3 times lost all but 2 commands in openhab when bindings failiing since 2.5.0 update

Bruce_Osborne · January 24, 2020, 5:49pm

A possible solution would be DHCP reservations then.

Saracen · January 24, 2020, 7:25pm

Interesting. I’ve had virtually the same thing yesterday. I lost internet access yesterday morning and power cycled the router after a few hours when I got back from work. The internet came back (not sure whether it was external or perhaps a power cut for a few seconds).

Anyway, my openHAB has been behaving very strangely since then - MQTT not working, RFXCOM binding stopped working, Home Connect, Nest and Aqara Mii bindings not working too. A restart of openHAB fixed all this.

It’s a bit of a worry though.

I’m running on a RPi 3 with an SSD card (no SD card) with a USB power pack.

I suppose I ought to remove the router again and see whether there are any repeats of this behaviour or whether my USB power pack is not doing the job and there was indeed a power cut.

Andrew_Rowe · January 24, 2020, 7:36pm

my system has a backup battery and the internet router is plugged into the battery backup as well. It seems like a reasonable expense to insure a short power outage (typical here in south Florida USA) doesn’t cause OpenHAB or the router to restart unexpectedly.
I’d also look at setting up DHCP reservations for wifi devices as Bruce suggests

Saracen · January 24, 2020, 7:47pm

All mine have static IP addresses set on the router

rossko57 · January 24, 2020, 7:55pm

So the devices rely on the router feeding them an address. What happens if a device boots up quicker than the router after a power outage? (I think that’s going to be terribly device dependent) What happens to devices that stay active while the router is out?
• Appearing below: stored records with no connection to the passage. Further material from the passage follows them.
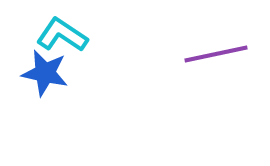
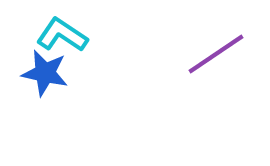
purple line: rotated 22 degrees counterclockwise
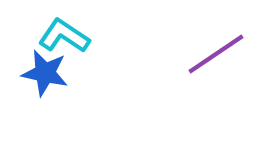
cyan L-shape: moved 2 px right, 1 px down
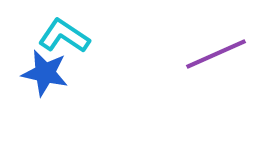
purple line: rotated 10 degrees clockwise
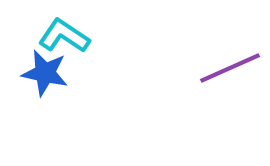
purple line: moved 14 px right, 14 px down
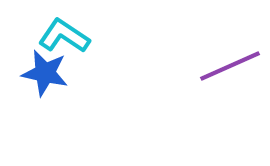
purple line: moved 2 px up
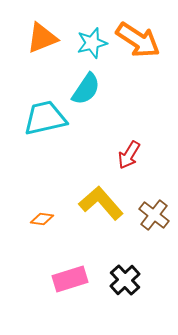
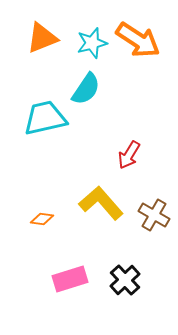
brown cross: rotated 8 degrees counterclockwise
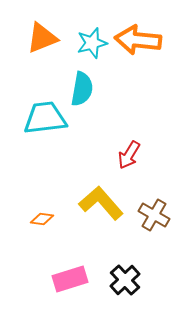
orange arrow: rotated 153 degrees clockwise
cyan semicircle: moved 4 px left; rotated 24 degrees counterclockwise
cyan trapezoid: rotated 6 degrees clockwise
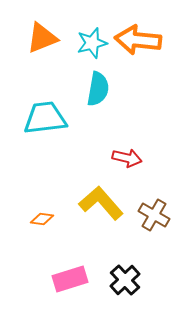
cyan semicircle: moved 16 px right
red arrow: moved 2 px left, 3 px down; rotated 108 degrees counterclockwise
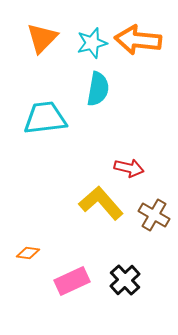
orange triangle: rotated 24 degrees counterclockwise
red arrow: moved 2 px right, 10 px down
orange diamond: moved 14 px left, 34 px down
pink rectangle: moved 2 px right, 2 px down; rotated 8 degrees counterclockwise
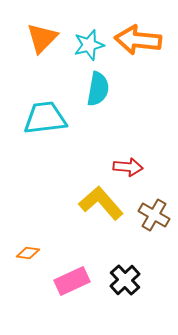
cyan star: moved 3 px left, 2 px down
red arrow: moved 1 px left, 1 px up; rotated 8 degrees counterclockwise
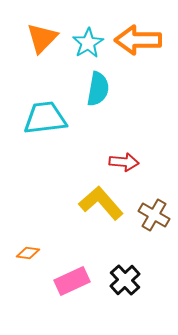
orange arrow: rotated 6 degrees counterclockwise
cyan star: moved 1 px left, 2 px up; rotated 16 degrees counterclockwise
red arrow: moved 4 px left, 5 px up
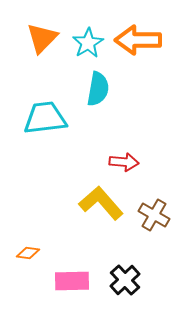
pink rectangle: rotated 24 degrees clockwise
rlkoshak · January 24, 2020, 8:20pm

But that shouldn’t make the Things just disappear. They’d just be marked as offline forever.

My main concern is the disappearance of the configs. I can’t imagine any scenario where that would be expected to happen given the above events.

I can only guess that what might be happening is that OH is trying to start a flush of it’s current state to the JSONDB but something is preventing it from finishing resulting in partially written or empty JSONDB files. Perhaps all the errors from the loss of the network is impacting this, but if so OH should be able to handle this more gracefully.

It has for me in the past when I’ve had to restart my pfSense box. All the networking is lost but I don’t get bombarded with errors, I don’t lose any of my configs, and everything connects back up nicely when networking is restored.

Saracen · January 24, 2020, 8:34pm

Up to now it has never been a problem - fairly recently we’ve had a lot of outages as they’re been digging up the road to put in fibre.
Everything has come up fine - every time.

May be I should do some tests at the weekend.

rossko57 · January 24, 2020, 8:35pm

True enough. I tend to take a large pinch of salt with fault descriptions.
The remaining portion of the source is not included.